Excerpts from a dataset

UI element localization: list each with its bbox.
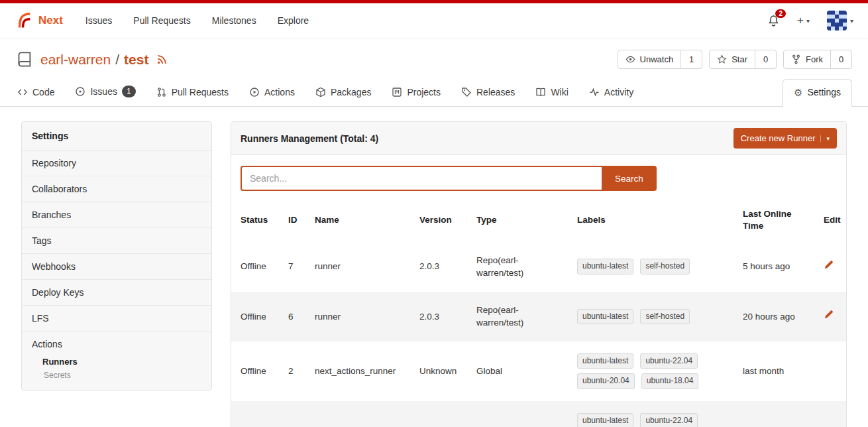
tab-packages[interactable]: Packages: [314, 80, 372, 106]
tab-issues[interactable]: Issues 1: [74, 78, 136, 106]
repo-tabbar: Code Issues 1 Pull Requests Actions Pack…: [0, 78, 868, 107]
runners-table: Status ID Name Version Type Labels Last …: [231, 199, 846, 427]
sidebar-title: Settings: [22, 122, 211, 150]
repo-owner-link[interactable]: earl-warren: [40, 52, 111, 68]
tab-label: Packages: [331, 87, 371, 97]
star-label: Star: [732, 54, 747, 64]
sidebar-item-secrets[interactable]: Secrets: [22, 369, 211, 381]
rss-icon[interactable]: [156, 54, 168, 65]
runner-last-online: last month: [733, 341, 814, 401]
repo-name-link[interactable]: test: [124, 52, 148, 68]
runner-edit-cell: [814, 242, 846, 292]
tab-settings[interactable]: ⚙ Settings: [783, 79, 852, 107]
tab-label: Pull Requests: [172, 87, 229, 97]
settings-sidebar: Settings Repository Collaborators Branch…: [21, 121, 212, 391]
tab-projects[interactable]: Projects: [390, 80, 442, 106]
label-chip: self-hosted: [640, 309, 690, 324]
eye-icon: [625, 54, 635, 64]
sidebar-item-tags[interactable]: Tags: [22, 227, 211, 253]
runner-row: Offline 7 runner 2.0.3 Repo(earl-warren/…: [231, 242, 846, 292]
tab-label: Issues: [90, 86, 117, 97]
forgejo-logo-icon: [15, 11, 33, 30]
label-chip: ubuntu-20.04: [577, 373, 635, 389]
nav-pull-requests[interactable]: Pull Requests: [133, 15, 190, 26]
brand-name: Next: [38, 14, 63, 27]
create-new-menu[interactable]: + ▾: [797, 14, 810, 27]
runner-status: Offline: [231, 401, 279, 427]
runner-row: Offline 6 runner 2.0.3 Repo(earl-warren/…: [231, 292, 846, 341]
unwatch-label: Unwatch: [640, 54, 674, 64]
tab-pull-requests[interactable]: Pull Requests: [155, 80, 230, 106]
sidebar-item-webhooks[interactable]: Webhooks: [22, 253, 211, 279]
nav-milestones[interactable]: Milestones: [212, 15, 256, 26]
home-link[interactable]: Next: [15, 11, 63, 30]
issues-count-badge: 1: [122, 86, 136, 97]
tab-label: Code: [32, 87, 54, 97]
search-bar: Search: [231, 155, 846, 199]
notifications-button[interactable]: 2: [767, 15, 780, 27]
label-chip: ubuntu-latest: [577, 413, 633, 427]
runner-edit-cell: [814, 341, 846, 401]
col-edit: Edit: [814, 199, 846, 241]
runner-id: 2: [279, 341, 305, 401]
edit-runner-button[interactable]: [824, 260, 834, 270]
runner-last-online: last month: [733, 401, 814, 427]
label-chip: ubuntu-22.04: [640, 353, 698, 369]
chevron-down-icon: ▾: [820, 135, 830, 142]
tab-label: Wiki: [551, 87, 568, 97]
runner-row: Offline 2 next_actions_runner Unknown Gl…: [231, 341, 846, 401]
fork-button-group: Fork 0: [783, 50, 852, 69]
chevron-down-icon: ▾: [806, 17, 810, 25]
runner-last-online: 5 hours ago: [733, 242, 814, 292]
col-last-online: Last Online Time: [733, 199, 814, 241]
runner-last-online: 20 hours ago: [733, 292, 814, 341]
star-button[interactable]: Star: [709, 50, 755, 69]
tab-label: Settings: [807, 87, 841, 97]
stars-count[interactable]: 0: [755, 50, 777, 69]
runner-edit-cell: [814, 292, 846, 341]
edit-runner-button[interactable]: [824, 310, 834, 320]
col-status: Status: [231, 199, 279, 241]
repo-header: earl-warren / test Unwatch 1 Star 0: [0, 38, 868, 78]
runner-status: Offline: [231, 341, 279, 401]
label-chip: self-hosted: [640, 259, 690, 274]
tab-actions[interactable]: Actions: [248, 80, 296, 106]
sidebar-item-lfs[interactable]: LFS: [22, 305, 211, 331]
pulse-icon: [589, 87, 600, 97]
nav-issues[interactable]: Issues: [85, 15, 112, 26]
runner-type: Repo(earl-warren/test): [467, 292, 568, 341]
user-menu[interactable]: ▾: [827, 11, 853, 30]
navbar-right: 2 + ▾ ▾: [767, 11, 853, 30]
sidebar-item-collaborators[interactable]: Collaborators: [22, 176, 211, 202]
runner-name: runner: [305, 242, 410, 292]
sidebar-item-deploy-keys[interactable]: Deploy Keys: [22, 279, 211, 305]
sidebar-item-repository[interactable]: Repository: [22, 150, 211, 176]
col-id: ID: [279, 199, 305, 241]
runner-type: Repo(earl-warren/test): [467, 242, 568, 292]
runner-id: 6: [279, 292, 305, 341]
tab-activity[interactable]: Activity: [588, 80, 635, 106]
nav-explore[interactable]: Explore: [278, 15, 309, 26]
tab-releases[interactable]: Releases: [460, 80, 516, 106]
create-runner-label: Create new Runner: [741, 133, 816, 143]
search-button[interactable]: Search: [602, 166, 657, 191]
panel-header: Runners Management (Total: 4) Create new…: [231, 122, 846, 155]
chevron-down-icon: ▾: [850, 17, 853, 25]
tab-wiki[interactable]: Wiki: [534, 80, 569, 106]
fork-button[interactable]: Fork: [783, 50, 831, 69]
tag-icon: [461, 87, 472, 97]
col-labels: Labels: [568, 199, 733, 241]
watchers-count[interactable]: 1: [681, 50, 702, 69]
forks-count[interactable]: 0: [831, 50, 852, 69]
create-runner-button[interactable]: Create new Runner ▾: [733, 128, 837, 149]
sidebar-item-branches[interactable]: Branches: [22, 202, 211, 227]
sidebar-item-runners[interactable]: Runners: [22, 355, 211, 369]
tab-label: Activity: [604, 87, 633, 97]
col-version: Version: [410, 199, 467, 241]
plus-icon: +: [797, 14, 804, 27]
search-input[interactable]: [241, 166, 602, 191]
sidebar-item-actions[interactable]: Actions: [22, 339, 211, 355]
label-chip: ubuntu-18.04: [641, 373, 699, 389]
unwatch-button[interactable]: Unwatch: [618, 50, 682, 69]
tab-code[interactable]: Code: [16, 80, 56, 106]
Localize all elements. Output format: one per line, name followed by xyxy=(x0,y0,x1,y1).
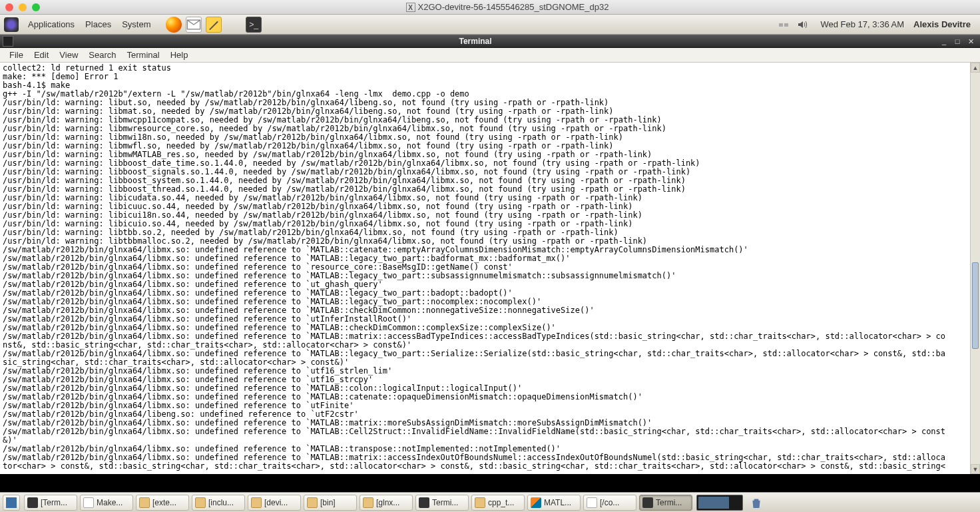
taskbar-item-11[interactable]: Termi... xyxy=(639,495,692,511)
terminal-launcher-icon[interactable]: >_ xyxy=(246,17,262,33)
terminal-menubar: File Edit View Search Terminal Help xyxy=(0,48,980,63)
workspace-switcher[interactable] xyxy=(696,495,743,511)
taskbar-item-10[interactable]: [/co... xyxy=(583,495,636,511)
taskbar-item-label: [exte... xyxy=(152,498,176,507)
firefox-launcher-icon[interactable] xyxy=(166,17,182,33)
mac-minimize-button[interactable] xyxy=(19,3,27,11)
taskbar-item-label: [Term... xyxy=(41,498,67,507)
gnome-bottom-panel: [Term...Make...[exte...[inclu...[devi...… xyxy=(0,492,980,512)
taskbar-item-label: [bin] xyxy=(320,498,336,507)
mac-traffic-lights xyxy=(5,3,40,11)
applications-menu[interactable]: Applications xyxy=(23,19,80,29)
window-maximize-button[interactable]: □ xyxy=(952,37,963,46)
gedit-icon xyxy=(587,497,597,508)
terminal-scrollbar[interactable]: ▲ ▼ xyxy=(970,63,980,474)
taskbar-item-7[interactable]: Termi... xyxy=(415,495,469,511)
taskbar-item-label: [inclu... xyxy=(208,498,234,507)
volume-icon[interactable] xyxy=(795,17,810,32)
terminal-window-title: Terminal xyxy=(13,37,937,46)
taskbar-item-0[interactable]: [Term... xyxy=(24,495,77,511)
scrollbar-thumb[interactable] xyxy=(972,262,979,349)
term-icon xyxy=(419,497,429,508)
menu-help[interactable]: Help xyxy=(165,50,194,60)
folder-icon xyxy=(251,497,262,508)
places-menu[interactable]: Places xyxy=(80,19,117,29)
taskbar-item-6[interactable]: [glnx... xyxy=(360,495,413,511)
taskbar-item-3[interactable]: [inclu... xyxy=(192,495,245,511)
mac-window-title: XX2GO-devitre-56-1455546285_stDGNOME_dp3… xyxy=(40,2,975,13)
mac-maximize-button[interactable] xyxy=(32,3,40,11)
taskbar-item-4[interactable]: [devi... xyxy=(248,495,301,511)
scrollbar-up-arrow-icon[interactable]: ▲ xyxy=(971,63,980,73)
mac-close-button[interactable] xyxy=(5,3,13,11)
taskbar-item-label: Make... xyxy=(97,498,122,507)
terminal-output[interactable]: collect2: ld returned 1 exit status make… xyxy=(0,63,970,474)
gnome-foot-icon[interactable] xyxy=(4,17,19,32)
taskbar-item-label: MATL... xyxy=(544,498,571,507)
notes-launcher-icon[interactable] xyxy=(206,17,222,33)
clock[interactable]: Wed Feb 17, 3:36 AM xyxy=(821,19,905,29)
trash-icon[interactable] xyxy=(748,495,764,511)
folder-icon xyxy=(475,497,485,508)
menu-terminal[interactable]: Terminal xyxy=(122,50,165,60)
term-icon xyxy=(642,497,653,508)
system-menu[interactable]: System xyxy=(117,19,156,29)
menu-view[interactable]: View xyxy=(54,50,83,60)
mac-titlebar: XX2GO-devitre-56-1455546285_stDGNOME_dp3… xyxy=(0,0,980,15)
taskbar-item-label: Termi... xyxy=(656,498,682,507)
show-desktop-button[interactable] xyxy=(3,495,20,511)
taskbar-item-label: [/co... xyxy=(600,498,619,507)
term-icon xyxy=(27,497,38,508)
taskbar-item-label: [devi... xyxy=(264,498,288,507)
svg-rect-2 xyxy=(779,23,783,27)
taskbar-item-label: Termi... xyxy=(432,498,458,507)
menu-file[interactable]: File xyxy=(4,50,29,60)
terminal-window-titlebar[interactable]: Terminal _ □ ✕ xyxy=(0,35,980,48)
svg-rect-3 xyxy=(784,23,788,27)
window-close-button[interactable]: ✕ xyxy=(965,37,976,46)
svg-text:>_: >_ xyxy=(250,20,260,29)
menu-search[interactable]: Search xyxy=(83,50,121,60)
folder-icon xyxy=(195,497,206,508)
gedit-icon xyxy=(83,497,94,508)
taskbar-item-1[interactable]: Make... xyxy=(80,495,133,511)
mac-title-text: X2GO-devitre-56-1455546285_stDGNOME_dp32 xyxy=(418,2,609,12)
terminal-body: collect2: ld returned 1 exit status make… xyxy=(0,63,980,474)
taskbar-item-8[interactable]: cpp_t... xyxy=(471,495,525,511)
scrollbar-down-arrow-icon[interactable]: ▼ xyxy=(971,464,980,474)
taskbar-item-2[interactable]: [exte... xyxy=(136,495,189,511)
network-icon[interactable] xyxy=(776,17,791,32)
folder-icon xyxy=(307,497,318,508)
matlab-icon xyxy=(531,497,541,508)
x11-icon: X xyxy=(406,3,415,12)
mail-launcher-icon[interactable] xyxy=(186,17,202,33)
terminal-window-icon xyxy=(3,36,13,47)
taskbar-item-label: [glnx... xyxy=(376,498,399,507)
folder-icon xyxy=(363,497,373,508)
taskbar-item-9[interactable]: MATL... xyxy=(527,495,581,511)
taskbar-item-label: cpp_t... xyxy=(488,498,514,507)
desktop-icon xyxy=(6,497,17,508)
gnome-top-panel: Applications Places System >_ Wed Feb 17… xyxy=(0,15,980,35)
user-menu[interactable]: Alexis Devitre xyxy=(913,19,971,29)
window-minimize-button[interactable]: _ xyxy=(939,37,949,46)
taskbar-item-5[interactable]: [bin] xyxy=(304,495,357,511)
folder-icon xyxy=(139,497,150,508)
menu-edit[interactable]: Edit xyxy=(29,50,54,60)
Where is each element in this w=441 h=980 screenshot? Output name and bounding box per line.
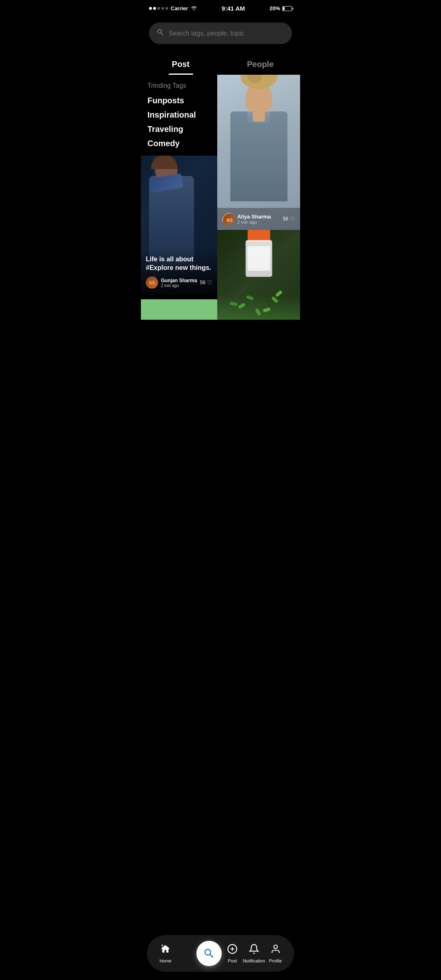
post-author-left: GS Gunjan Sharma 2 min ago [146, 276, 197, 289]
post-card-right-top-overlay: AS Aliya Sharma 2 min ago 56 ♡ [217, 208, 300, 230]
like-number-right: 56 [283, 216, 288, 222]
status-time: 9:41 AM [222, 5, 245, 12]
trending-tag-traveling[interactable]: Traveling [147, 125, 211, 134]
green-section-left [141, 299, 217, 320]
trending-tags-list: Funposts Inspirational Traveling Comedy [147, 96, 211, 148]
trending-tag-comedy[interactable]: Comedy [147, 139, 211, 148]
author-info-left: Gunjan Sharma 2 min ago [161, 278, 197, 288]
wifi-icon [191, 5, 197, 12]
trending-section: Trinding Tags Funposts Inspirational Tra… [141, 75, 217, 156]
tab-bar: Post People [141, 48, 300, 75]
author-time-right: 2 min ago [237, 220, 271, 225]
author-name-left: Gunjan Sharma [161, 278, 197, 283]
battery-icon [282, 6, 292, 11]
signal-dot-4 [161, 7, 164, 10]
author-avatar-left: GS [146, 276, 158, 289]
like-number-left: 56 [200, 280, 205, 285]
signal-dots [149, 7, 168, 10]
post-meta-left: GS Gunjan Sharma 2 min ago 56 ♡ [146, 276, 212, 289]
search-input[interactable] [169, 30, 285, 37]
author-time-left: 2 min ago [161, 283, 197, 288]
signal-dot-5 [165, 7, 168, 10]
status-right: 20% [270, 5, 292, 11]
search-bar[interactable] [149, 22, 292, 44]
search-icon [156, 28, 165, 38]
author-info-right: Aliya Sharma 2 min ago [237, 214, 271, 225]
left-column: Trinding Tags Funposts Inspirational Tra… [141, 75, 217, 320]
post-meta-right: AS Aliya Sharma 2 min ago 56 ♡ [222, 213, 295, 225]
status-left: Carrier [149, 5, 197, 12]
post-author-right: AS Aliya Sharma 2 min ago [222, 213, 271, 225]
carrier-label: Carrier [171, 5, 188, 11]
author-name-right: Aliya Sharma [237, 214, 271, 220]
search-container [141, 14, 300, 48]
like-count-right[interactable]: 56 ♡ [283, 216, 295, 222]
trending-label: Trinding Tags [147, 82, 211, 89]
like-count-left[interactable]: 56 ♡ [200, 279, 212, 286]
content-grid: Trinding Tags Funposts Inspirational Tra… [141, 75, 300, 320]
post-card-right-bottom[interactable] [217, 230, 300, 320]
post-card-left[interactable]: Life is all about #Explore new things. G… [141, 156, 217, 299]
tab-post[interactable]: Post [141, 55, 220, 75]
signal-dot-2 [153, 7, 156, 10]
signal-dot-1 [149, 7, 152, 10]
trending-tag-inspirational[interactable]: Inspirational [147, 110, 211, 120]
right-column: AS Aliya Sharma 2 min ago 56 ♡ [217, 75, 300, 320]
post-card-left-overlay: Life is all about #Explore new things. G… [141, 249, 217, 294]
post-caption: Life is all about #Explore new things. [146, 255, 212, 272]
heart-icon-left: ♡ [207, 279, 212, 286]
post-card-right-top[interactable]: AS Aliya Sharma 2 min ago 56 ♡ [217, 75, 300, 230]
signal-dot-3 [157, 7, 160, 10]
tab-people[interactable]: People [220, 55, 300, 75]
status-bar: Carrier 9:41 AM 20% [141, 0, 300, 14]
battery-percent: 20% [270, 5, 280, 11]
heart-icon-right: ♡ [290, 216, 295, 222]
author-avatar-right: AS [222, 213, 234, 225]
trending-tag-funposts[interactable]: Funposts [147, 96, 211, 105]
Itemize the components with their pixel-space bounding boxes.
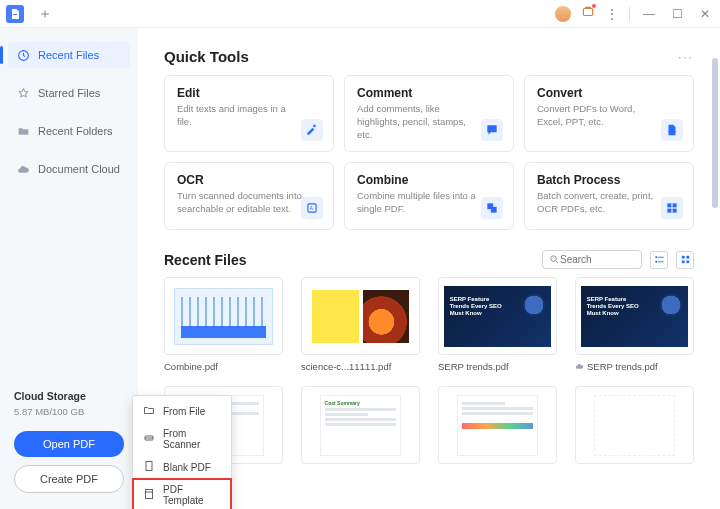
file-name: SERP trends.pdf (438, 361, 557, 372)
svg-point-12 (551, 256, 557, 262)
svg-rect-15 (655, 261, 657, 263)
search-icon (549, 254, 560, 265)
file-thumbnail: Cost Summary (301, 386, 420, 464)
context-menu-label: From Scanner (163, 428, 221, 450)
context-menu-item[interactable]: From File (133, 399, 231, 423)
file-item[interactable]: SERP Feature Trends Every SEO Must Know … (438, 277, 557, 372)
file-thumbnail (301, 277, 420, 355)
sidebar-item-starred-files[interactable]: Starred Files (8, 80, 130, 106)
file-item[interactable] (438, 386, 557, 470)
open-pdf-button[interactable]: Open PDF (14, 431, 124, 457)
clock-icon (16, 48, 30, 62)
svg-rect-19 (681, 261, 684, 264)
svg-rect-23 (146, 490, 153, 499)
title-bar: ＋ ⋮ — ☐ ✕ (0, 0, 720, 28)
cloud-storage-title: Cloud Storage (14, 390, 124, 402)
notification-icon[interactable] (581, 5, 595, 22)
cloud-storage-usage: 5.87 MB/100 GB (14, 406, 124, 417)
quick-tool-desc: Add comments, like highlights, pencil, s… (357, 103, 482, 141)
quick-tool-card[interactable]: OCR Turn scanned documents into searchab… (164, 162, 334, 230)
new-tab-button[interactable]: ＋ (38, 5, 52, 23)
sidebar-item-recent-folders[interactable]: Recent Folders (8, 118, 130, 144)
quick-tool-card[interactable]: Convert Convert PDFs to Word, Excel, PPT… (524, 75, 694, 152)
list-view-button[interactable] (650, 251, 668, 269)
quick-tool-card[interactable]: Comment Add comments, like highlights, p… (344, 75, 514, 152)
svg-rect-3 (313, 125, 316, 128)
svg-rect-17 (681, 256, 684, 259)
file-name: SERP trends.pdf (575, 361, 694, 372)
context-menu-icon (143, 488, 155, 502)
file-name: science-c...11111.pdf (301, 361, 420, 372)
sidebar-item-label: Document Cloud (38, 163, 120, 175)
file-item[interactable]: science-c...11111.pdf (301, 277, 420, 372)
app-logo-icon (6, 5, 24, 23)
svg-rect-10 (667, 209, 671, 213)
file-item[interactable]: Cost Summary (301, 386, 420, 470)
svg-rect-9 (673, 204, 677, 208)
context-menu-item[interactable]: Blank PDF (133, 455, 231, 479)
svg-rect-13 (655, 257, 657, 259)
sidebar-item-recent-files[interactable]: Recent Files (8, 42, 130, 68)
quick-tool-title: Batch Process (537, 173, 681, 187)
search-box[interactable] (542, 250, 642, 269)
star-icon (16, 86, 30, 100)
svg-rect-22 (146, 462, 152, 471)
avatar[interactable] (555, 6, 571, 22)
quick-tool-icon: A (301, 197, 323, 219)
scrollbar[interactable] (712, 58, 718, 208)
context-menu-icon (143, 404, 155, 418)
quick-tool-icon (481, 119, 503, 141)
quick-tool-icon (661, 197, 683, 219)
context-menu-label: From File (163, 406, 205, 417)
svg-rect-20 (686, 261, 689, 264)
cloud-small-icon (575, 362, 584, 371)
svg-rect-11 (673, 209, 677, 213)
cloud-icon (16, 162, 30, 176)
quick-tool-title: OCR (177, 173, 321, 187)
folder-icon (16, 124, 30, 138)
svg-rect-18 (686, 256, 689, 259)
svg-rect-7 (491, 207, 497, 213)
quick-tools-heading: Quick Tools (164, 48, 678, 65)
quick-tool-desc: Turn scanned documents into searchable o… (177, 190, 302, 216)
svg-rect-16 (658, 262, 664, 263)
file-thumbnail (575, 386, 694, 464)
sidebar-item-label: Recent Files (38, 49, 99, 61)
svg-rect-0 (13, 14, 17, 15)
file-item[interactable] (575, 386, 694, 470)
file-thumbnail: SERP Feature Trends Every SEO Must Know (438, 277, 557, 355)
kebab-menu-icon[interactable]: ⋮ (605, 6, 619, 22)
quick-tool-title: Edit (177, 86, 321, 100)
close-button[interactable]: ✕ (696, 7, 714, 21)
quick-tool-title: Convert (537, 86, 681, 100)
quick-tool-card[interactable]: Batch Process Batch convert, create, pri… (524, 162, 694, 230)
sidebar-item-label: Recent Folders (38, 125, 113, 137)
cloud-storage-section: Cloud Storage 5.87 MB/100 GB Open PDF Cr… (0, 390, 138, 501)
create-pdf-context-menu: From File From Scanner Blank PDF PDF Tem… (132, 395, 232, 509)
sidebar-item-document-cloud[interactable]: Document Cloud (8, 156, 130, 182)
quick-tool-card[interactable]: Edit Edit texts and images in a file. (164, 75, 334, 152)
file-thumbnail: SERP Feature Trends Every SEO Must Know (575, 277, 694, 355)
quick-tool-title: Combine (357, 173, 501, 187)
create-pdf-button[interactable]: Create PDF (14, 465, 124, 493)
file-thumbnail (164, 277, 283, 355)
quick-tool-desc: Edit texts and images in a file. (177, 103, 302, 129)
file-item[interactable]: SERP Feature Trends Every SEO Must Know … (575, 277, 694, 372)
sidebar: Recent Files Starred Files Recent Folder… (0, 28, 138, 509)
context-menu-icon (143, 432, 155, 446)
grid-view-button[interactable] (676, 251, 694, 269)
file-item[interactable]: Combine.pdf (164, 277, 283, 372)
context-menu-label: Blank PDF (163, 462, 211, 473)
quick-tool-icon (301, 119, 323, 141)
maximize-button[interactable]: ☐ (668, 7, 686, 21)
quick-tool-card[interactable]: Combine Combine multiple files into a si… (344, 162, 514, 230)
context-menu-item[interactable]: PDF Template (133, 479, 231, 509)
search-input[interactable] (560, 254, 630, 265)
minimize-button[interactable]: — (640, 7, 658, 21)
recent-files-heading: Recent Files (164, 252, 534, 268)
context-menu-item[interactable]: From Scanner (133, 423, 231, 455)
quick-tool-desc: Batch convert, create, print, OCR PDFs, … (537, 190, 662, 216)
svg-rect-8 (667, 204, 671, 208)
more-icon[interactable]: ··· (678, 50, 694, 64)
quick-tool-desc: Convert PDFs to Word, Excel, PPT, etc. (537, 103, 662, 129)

* _WORK REQUIRED_: For the string "bounding", give the number of lines in the records that contain it and nothing besides.

* _REPLY TO THE EXERCISE_: 2